A última sessão ordinária da Câmara Municipal de Restinga, realizada na noite de terça-feira, acabou em tumulto e na abertura de inquérito policial na Delegacia Seccional de Franca. O quebra-quebra começou após um bate-boca entre manifestantes e vereadores e só terminou após a chegada da Polícia Militar. Durante a briga, os baderneiros quebraram vidros e acionaram sinalizadores dentro do plenário. Até uma bomba foi solta para intimidar os legisladores. Todo o tumulto foi filmado por um cinegrafista que presta serviços para Câmara. Clique aqui e veja o vídeo.
Cerca de cem pessoas acompanhavam a sessão quando a confusão teve início. Segundo o presidente da Câmara, Fernando Costa (PSB), eram por volta das 20h30 quando um homem passou a agredir os vereadores verbalmente e a ficar mais exaltado.

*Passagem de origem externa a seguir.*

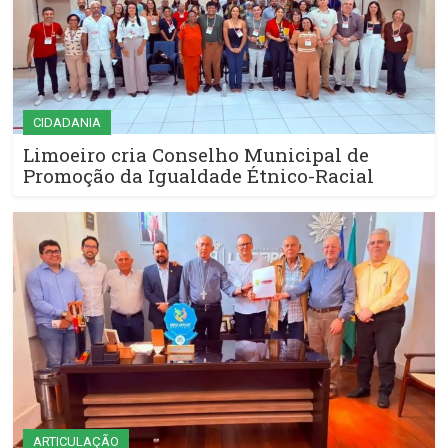
CIDADANIA
Limoeiro cria Conselho Municipal de
Promoção da Igualdade Étnico-Racial
ARTICULAÇÃO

Convidado a conter os ânimos, ele não se calou e ainda insultou o público presente a também se manifestar contra os vereadores. “Não teve um motivo aparente, a sessão transcorria normalmente e não tinha projeto polêmico que provocasse aquela reação”, disse Costa.

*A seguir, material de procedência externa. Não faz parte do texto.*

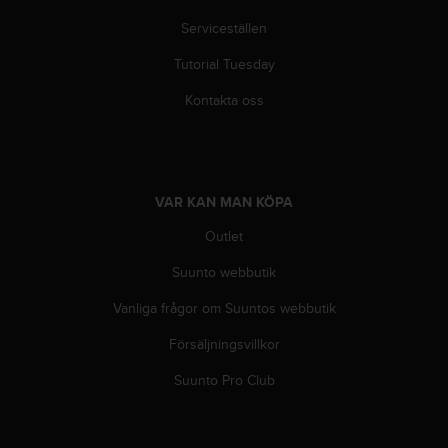
t
e
Serviceställen
n
Tutorial Tuesday
t
A
Kontakta oss
c
c
e
s
s
VAR KAN MAN KÖPA
i
b
Outlet
i
l
Suunto webbutik
i
t
Vanliga frågor om Suuntos webbutik
y
Försäljningsvillkor
G
u
Suunto Pro Club
i
d
e
l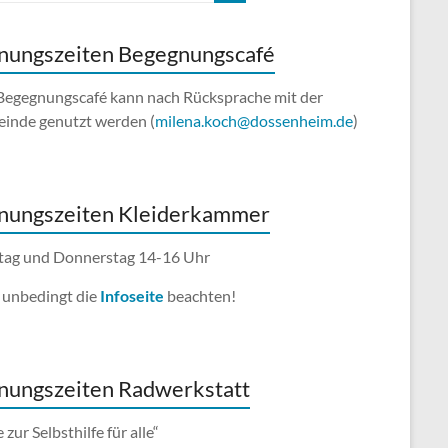
nungszeiten Begegnungscafé
Begegnungscafé kann nach Rücksprache mit der
inde genutzt werden (
milena.koch@dossenheim.de
)
nungszeiten Kleiderkammer
ag und Donnerstag 14-16 Uhr
e unbedingt die
Infoseite
beachten!
nungszeiten Radwerkstatt
e zur Selbsthilfe für alle“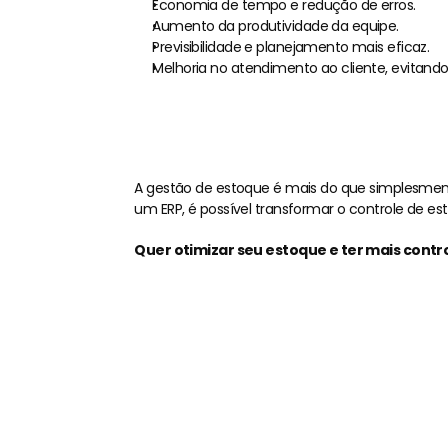
Economia de tempo e redução de erros.
Aumento da produtividade da equipe.
Previsibilidade e planejamento mais eficaz.
Melhoria no atendimento ao cliente, evitando
A gestão de estoque é mais do que simplesmen
um ERP, é possível transformar o controle de 
Quer otimizar seu estoque e ter mais contr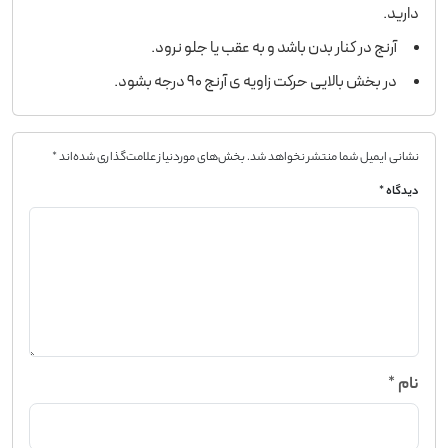
دارید.
آرنج در کنار بدن باشد و به عقب یا جلو نرود.
در بخش بالایی حرکت زاویه ی آرنج ۹۰ درجه بشود.
نشانی ایمیل شما منتشر نخواهد شد.
بخش‌های موردنیاز علامت‌گذاری شده‌اند
*
دیدگاه
*
نام
*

Com o apoio de mais manifestantes e, em um ato de fúria, o homem pulou a mureta que separa o público dos vereadores e partiu para a violência, provocando uma confusão generalizada. Houve quebra de copos, de quadros da galeria de vereadores e muita gritaria. Dois sinalizadores, normalmente usados em estádios, e até uma bomba foram soltos no local espalhando estilhaços pelo plenário.

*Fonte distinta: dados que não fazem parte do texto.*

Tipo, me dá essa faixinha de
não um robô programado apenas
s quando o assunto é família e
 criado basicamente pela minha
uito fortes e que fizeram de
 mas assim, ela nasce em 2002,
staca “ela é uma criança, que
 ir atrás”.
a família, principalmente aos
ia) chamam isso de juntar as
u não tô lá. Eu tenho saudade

Para Costa, a suspeita é que alguém tenha ordenado e planejado a manifestação. “Ninguém vai para uma sessão da Câmara com sinalizadores e uma bomba sem intenção.” O presidente da Câmara disse também que conseguiu identificar no vídeo funcionários e pessoas com cargos de confiança na Prefeitura. “Acreditamos que eles imaginavam que a Câmara entraria com pedido de afastamento do prefeito, mas os projetos da noite não eram polêmicos.”
O vereador Moisés Radaeli (PMDB) quase foi atingido pela bomba que caiu em sua mesa. Ele classificou o episódio como lamentável para a democracia. “Esse vandalismo é uma vergonha e nós não podemos nos curvar diante a violência.”